● **WHAT TO DO**
Transcribe the listing in full. Keep every line exactly as it stands.
===
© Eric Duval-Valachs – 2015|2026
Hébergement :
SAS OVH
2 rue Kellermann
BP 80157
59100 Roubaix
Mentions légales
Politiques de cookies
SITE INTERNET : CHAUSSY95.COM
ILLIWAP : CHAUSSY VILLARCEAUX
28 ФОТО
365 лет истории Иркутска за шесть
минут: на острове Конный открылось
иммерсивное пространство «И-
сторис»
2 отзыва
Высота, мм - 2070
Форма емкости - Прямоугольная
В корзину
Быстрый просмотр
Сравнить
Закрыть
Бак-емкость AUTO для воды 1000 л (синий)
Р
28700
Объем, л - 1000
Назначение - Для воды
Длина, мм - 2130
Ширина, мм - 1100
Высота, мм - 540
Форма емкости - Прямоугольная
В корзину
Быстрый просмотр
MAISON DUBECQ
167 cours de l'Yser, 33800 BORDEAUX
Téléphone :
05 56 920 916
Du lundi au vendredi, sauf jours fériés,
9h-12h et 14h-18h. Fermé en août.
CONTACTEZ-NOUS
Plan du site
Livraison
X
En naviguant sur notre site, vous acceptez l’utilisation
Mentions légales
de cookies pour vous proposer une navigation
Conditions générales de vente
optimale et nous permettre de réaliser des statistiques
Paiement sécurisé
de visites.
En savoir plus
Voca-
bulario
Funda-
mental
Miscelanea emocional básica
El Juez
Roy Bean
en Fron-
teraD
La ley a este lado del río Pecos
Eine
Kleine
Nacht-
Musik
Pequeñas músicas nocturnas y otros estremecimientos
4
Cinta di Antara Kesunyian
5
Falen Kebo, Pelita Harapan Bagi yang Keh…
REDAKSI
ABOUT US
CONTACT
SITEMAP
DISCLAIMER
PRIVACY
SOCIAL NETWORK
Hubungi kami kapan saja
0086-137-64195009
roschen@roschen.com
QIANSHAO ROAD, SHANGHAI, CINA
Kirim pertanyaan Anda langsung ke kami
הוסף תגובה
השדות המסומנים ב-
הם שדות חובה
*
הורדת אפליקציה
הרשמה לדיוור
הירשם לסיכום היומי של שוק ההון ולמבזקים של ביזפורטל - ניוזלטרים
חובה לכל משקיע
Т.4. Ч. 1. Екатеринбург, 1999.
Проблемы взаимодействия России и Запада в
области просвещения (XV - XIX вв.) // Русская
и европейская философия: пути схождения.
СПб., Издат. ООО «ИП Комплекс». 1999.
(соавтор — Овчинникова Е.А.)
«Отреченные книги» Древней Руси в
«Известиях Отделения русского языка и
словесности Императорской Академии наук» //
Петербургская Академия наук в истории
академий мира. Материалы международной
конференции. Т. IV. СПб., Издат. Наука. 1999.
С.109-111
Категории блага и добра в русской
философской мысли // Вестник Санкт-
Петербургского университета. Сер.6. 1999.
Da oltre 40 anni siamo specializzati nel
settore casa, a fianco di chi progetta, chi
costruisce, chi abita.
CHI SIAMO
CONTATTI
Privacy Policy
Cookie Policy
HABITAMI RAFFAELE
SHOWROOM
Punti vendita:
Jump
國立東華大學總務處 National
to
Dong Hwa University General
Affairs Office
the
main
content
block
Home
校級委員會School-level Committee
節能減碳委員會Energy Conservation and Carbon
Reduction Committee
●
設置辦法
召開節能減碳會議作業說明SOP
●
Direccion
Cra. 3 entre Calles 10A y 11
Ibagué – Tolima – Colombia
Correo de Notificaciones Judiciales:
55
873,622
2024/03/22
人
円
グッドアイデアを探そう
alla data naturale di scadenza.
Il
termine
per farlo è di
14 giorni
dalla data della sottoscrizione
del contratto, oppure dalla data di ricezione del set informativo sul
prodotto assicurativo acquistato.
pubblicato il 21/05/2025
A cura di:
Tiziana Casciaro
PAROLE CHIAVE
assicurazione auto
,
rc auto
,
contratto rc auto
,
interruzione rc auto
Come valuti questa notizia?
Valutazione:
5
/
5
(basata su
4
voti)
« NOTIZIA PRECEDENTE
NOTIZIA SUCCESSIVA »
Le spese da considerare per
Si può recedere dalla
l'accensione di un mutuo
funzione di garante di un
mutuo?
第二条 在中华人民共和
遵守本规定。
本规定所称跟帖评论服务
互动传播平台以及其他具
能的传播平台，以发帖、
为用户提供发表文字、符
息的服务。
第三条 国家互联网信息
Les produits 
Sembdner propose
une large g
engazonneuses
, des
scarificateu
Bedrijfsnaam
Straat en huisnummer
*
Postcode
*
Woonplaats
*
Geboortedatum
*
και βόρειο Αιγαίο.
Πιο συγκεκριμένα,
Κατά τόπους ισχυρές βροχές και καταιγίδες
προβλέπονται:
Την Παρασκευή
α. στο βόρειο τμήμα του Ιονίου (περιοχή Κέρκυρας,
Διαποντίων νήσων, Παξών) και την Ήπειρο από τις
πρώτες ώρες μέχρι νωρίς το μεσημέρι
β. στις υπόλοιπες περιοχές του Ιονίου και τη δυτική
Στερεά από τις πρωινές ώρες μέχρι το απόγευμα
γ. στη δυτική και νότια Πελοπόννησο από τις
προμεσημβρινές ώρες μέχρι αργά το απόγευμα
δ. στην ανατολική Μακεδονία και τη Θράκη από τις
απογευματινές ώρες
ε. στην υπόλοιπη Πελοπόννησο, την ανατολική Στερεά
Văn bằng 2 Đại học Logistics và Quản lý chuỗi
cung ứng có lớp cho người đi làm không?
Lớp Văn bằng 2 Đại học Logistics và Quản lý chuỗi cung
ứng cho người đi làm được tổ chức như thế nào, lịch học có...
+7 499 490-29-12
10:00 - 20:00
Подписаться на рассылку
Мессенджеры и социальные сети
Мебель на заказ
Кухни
===
● **ANSWER BOX**
© Eric Duval-Valachs – 2015|2026
Hébergement :
SAS OVH
2 rue Kellermann
BP 80157
59100 Roubaix
Mentions légales
Politiques de cookies
SITE INTERNET : CHAUSSY95.COM
ILLIWAP : CHAUSSY VILLARCEAUX
28 ФОТО
365 лет истории Иркутска за шесть
минут: на острове Конный открылось
иммерсивное пространство «И-
сторис»
2 отзыва
Высота, мм - 2070
Форма емкости - Прямоугольная
В корзину
Быстрый просмотр
Сравнить
Закрыть
Бак-емкость AUTO для воды 1000 л (синий)
Р
28700
Объем, л - 1000
Назначение - Для воды
Длина, мм - 2130
Ширина, мм - 1100
Высота, мм - 540
Форма емкости - Прямоугольная
В корзину
Быстрый просмотр
MAISON DUBECQ
167 cours de l'Yser, 33800 BORDEAUX
Téléphone :
05 56 920 916
Du lundi au vendredi, sauf jours fériés,
9h-12h et 14h-18h. Fermé en août.
CONTACTEZ-NOUS
Plan du site
Livraison
X
En naviguant sur notre site, vous acceptez l’utilisation
Mentions légales
de cookies pour vous proposer une navigation
Conditions générales de vente
optimale et nous permettre de réaliser des statistiques
Paiement sécurisé
de visites.
En savoir plus
Voca-
bulario
Funda-
mental
Miscelanea emocional básica
El Juez
Roy Bean
en Fron-
teraD
La ley a este lado del río Pecos
Eine
Kleine
Nacht-
Musik
Pequeñas músicas nocturnas y otros estremecimientos
4
Cinta di Antara Kesunyian
5
Falen Kebo, Pelita Harapan Bagi yang Keh…
REDAKSI
ABOUT US
CONTACT
SITEMAP
DISCLAIMER
PRIVACY
SOCIAL NETWORK
Hubungi kami kapan saja
0086-137-64195009
roschen@roschen.com
QIANSHAO ROAD, SHANGHAI, CINA
Kirim pertanyaan Anda langsung ke kami
הוסף תגובה
השדות המסומנים ב-
הם שדות חובה
*
הורדת אפליקציה
הרשמה לדיוור
הירשם לסיכום היומי של שוק ההון ולמבזקים של ביזפורטל - ניוזלטרים
חובה לכל משקיע
Т.4. Ч. 1. Екатеринбург, 1999.
Проблемы взаимодействия России и Запада в
области просвещения (XV - XIX вв.) // Русская
и европейская философия: пути схождения.
СПб., Издат. ООО «ИП Комплекс». 1999.
(соавтор — Овчинникова Е.А.)
«Отреченные книги» Древней Руси в
«Известиях Отделения русского языка и
словесности Императорской Академии наук» //
Петербургская Академия наук в истории
академий мира. Материалы международной
конференции. Т. IV. СПб., Издат. Наука. 1999.
С.109-111
Категории блага и добра в русской
философской мысли // Вестник Санкт-
Петербургского университета. Сер.6. 1999.
Da oltre 40 anni siamo specializzati nel
settore casa, a fianco di chi progetta, chi
costruisce, chi abita.
CHI SIAMO
CONTATTI
Privacy Policy
Cookie Policy
HABITAMI RAFFAELE
SHOWROOM
Punti vendita:
Jump
國立東華大學總務處 National
to
Dong Hwa University General
Affairs Office
the
main
content
block
Home
校級委員會School-level Committee
節能減碳委員會Energy Conservation and Carbon
Reduction Committee
●
設置辦法
召開節能減碳會議作業說明SOP
●
Direccion
Cra. 3 entre Calles 10A y 11
Ibagué – Tolima – Colombia
Correo de Notificaciones Judiciales:
55
873,622
2024/03/22
人
円
グッドアイデアを探そう
alla data naturale di scadenza.
Il
termine
per farlo è di
14 giorni
dalla data della sottoscrizione
del contratto, oppure dalla data di ricezione del set informativo sul
prodotto assicurativo acquistato.
pubblicato il 21/05/2025
A cura di:
Tiziana Casciaro
PAROLE CHIAVE
assicurazione auto
,
rc auto
,
contratto rc auto
,
interruzione rc auto
Come valuti questa notizia?
Valutazione:
5
/
5
(basata su
4
voti)
« NOTIZIA PRECEDENTE
NOTIZIA SUCCESSIVA »
Le spese da considerare per
Si può recedere dalla
l'accensione di un mutuo
funzione di garante di un
mutuo?
第二条 在中华人民共和
遵守本规定。
本规定所称跟帖评论服务
互动传播平台以及其他具
能的传播平台，以发帖、
为用户提供发表文字、符
息的服务。
第三条 国家互联网信息
Les produits 
Sembdner propose
une large g
engazonneuses
, des
scarificateu
Bedrijfsnaam
Straat en huisnummer
*
Postcode
*
Woonplaats
*
Geboortedatum
*
και βόρειο Αιγαίο.
Πιο συγκεκριμένα,
Κατά τόπους ισχυρές βροχές και καταιγίδες
προβλέπονται:
Την Παρασκευή
α. στο βόρειο τμήμα του Ιονίου (περιοχή Κέρκυρας,
Διαποντίων νήσων, Παξών) και την Ήπειρο από τις
πρώτες ώρες μέχρι νωρίς το μεσημέρι
β. στις υπόλοιπες περιοχές του Ιονίου και τη δυτική
Στερεά από τις πρωινές ώρες μέχρι το απόγευμα
γ. στη δυτική και νότια Πελοπόννησο από τις
προμεσημβρινές ώρες μέχρι αργά το απόγευμα
δ. στην ανατολική Μακεδονία και τη Θράκη από τις
απογευματινές ώρες
ε. στην υπόλοιπη Πελοπόννησο, την ανατολική Στερεά
Văn bằng 2 Đại học Logistics và Quản lý chuỗi
cung ứng có lớp cho người đi làm không?
Lớp Văn bằng 2 Đại học Logistics và Quản lý chuỗi cung
ứng cho người đi làm được tổ chức như thế nào, lịch học có...
+7 499 490-29-12
10:00 - 20:00
Подписаться на рассылку
Мессенджеры и социальные сети
Мебель на заказ
Кухни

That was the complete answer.